On Gratitude, and Off: Part 1

"Sorrow doesn't need us to be thankful for it." --Sonya Huber

In Sonya Huber's book about living with RA, "Pain Woman Takes Your Keys and Other Essays from a Nervous System," she writes about the issue of having gratitude in the face of pain and illness. I've written about her book before, because I find her thoughts to be incredibly spot-on regarding what it's like to have RA and cope with pain every day--especially as a young woman. Her reflections on gratitude and whether or not we ought to be thankful for our disease also resonate a lot with me.

Being grateful to live with a chronic illness?

Huber begins Part 4 of the book ("Bitchiness As Treatment Protocol") responding to a blog entry she reads in which a woman with multiple sclerosis lists the ways she's grateful for her illness. The woman writes that MS has "improved her life in concrete ways, giving her a purpose and a community of fellow sufferers." Huber's immediate reaction is that she feels "both draw in and repelled" by this.

She goes on to say that while she understands what the woman means, she still wishes that she would not have said it. Why? Huber empathizes with those who are not grateful to be living with a chronic illness; who instead feel bitter and depressed and crushed by it. And she points out that it's perfectly OK to feel this way.

"What I want is more separation from the implicit requirement that we be happy for everything that happens to us--that we not mourn as a part of being grateful," says Huber. "I want release from cartoon gratitude."

This kind of gratitude is phony to me.

Huber doesn't explain the phrase "cartoon gratitude" in the essay, but I interpret it as a sort of phony, one-dimensional, simplified version of thankfulness. Cartoon gratitude is light and easy and maybe hides or ignores the deeper and more complex layers of gratitude. I think society also tries very hard to force us into submitting to this kind of gratitude, especially when dealing with major hardships in life, such as illness.

Be happy things aren't worse.

Look on the bright side.

Count your blessings.

Others are worse off than you.

Life is short, be thankful for everything.

We've all heard these platitudes and many more like them; so much so that I think it's become a stigma to admit to not being grateful for everything in life. People are always telling each other to "be strong" and "be brave" and "move forward" when knocked down by adversity. And if you're not, you're seen as a whiny wimp or a crybaby.

Our feelings our valid and we don't have to be thankful for them.

But what if you don't want to be strong? What if all you really want to do is curl up in a ball and cry your eyes out? What if you don't accept your disease but hate it with overwhelming rage and disgust? What if you still weep, many years after getting RA, for the person you once were? It's not easy to feel thankful for something that assaults your body with ferocious pain and continually knocks you down in life.
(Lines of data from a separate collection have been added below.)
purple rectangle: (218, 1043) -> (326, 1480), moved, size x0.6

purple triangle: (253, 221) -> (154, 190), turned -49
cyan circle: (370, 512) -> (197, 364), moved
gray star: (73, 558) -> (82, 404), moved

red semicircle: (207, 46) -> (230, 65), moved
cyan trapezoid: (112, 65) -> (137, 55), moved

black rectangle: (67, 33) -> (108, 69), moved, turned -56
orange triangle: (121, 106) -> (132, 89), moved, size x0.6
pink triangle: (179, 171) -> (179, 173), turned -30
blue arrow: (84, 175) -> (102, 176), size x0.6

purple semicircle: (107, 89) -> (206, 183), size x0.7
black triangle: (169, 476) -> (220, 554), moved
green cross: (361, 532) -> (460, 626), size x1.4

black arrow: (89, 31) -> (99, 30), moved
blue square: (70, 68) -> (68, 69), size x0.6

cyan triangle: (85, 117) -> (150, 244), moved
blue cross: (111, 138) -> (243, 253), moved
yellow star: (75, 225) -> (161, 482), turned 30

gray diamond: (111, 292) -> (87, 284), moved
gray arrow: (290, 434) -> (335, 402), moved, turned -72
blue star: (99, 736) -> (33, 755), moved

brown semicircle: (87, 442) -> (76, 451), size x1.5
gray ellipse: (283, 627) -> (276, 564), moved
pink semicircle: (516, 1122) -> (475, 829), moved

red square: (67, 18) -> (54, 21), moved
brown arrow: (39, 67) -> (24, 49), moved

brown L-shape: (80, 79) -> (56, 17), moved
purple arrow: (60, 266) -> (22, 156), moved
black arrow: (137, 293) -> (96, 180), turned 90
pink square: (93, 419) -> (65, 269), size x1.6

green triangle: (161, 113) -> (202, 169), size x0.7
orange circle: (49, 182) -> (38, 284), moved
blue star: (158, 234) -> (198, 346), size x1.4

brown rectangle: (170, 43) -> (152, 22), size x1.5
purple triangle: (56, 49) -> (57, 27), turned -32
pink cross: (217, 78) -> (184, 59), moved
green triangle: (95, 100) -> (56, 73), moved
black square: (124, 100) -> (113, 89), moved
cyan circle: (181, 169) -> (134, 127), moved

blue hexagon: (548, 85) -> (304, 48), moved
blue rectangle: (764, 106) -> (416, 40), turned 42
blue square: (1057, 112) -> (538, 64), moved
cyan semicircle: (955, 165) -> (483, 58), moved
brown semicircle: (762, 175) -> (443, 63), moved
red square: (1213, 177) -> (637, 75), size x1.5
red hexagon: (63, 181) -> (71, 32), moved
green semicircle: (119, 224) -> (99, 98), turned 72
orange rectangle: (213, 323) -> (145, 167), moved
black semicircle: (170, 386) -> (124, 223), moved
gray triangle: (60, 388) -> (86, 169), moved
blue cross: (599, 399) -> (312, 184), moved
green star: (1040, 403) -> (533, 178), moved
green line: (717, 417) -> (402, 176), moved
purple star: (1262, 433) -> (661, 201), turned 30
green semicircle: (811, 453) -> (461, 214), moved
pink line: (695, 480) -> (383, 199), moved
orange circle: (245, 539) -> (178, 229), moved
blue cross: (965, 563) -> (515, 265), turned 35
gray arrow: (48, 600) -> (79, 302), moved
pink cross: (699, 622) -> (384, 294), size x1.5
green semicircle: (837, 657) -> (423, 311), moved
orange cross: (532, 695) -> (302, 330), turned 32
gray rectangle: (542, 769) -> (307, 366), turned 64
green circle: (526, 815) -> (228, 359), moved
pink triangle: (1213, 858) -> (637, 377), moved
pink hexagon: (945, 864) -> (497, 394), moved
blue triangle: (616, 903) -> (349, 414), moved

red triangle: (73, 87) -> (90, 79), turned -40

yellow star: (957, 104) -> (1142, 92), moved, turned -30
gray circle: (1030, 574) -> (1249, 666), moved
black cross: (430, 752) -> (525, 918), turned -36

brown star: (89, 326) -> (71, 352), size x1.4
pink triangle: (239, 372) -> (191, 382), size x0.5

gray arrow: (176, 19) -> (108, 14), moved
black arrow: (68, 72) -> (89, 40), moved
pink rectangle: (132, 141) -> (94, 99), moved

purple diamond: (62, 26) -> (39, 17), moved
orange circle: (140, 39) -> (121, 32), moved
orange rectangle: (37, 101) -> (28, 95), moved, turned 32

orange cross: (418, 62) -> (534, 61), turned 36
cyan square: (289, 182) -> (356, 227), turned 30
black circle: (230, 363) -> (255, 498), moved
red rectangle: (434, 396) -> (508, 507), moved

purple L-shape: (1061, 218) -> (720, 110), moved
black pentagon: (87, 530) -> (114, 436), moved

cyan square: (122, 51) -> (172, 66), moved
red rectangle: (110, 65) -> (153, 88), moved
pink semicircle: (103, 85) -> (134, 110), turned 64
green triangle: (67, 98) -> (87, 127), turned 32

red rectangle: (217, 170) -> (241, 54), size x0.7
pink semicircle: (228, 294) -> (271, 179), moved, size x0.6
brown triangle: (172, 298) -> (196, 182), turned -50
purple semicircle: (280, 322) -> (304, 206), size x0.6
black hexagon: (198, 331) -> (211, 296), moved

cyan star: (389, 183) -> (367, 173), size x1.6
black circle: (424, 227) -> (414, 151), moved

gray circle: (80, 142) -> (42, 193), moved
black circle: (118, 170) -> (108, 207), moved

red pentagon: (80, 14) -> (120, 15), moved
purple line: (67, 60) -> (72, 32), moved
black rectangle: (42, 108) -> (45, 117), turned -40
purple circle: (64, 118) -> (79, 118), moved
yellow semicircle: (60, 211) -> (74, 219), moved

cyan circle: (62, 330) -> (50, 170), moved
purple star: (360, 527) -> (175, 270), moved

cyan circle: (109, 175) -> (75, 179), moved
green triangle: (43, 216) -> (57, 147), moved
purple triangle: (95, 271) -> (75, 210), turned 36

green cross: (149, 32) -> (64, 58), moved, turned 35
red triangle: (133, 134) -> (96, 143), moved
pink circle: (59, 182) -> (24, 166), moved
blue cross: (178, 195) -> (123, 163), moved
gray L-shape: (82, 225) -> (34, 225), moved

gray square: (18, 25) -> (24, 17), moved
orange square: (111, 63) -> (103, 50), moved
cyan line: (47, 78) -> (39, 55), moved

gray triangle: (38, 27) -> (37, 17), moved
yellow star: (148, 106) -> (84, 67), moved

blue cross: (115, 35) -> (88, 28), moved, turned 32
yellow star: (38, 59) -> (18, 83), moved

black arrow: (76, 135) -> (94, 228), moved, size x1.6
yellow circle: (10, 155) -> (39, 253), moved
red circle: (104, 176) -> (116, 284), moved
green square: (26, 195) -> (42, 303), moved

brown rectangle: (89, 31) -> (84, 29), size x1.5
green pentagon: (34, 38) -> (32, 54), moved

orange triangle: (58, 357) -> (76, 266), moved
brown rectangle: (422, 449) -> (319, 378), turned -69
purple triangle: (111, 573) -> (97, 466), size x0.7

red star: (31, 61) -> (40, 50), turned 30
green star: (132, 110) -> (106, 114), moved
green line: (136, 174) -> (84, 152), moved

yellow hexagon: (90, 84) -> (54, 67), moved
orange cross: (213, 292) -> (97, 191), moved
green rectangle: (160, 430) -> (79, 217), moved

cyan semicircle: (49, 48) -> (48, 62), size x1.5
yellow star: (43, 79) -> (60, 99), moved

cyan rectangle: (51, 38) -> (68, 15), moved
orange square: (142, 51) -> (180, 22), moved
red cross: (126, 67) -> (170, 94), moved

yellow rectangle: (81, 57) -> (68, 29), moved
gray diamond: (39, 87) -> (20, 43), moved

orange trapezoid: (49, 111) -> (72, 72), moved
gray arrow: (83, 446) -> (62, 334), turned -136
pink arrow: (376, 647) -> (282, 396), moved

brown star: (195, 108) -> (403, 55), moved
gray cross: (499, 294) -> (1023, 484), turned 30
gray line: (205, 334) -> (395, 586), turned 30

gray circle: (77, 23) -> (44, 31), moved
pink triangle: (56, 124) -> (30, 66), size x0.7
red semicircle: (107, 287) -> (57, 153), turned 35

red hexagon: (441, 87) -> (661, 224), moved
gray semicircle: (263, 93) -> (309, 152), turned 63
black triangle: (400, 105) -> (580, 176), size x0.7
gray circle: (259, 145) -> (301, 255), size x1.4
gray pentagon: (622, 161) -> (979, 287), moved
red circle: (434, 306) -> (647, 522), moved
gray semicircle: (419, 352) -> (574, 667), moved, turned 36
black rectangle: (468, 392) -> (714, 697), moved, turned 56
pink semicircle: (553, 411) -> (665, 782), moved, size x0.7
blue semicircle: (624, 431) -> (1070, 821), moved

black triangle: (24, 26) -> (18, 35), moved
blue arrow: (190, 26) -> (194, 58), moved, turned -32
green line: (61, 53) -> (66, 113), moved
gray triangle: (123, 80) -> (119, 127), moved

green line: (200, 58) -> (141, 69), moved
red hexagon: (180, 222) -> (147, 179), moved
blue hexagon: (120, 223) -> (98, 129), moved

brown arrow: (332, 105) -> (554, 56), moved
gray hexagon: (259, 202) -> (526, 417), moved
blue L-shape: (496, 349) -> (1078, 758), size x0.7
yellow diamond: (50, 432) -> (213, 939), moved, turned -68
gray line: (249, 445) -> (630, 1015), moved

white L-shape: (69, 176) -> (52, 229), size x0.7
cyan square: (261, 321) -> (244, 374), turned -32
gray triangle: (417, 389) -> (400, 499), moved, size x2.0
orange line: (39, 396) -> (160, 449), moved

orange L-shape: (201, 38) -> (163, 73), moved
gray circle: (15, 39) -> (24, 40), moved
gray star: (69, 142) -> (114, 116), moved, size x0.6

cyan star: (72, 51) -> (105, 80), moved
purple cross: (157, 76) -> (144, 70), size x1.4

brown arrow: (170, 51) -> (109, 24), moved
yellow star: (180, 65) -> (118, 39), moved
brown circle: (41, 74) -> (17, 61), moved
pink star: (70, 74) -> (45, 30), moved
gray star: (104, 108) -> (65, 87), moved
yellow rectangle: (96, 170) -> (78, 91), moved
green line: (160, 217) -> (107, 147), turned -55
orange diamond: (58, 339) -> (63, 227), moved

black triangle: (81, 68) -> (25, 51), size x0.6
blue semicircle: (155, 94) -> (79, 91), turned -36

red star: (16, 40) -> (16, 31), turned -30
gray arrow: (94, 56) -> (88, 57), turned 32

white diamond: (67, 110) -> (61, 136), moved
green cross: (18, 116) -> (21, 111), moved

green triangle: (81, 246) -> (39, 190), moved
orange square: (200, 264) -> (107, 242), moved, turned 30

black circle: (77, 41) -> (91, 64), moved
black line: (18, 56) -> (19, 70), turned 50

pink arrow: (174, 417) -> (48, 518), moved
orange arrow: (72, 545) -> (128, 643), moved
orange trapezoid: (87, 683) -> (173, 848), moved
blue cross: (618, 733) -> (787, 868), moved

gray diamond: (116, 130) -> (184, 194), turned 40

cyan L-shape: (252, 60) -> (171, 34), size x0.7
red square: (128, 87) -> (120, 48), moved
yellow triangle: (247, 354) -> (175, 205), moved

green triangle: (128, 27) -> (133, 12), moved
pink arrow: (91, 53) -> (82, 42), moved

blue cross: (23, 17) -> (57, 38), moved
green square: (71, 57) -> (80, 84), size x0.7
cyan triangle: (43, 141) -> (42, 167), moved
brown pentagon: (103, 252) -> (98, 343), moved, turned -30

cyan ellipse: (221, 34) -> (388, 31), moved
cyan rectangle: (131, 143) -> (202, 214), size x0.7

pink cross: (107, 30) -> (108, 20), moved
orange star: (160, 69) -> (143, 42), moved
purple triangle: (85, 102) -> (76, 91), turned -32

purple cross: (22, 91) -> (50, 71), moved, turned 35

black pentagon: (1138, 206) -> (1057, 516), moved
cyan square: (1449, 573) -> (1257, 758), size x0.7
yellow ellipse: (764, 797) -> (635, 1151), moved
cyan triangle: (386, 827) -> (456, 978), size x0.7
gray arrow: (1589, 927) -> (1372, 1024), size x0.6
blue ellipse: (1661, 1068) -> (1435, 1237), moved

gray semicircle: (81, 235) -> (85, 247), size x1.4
It's normal to not feel grateful.

Being told that "others are worse off than you" or that "you just need to accept your disease" can also feel more than a bit insulting. Sure, many people are worse off, but that doesn't mean that your pain and suffering are not valid or important. It doesn't erase the fact that you've been struck with a disease that works day and night to destroy your body and your life. It's pretty normal to not feel grateful for these things, I think.

According to Merriam-Webster, the definition of gratitude is: "the state of being grateful: THANKFULNESS." Huber doesn't think she should be required to say "thank you" to the universe for her pain. I don't think so, either.

"[It] seems like a level of abjection that insults the dignity of the ill," says Huber. "Pain is real, after all. Sorrow doesn't need us to be thankful for it."